What to do
Please repeat the listing below in its entirety, exactly.

---------- Available data ----------

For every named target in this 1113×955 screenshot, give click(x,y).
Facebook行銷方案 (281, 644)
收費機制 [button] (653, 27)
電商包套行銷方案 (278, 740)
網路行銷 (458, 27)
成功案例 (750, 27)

----------

The completed task
For every named target in this 1113×955 screenshot, give click(x,y).
Facebook行銷方案 (281, 644)
收費機制 [button] (653, 27)
電商包套行銷方案 (278, 740)
網路行銷 (458, 27)
成功案例 (750, 27)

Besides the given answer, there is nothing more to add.